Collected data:
____________________
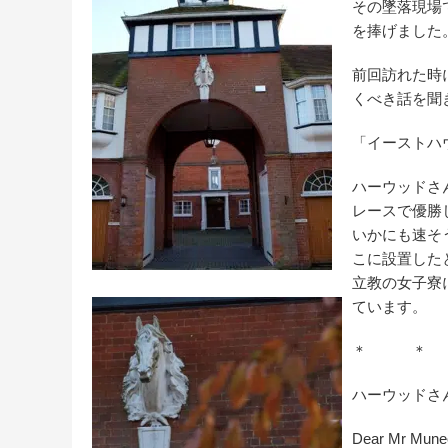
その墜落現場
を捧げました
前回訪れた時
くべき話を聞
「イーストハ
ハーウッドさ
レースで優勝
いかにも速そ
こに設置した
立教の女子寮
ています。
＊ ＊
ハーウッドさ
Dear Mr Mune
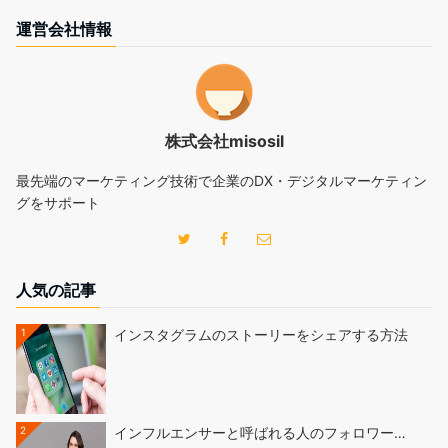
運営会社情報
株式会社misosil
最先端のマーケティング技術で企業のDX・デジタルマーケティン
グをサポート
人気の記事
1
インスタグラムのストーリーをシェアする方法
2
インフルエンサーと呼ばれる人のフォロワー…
____________________
● **WHAT TO PRODUCE**
Without the pictures, retype each line of the records above exactly.

● **RESULT BELOW**
その墜落現場
を捧げました
前回訪れた時
くべき話を聞
「イーストハ
ハーウッドさ
レースで優勝
いかにも速そ
こに設置した
立教の女子寮
ています。
＊ ＊
ハーウッドさ
Dear Mr Mune
運営会社情報
株式会社misosil
最先端のマーケティング技術で企業のDX・デジタルマーケティン
グをサポート
人気の記事
1
インスタグラムのストーリーをシェアする方法
2
インフルエンサーと呼ばれる人のフォロワー…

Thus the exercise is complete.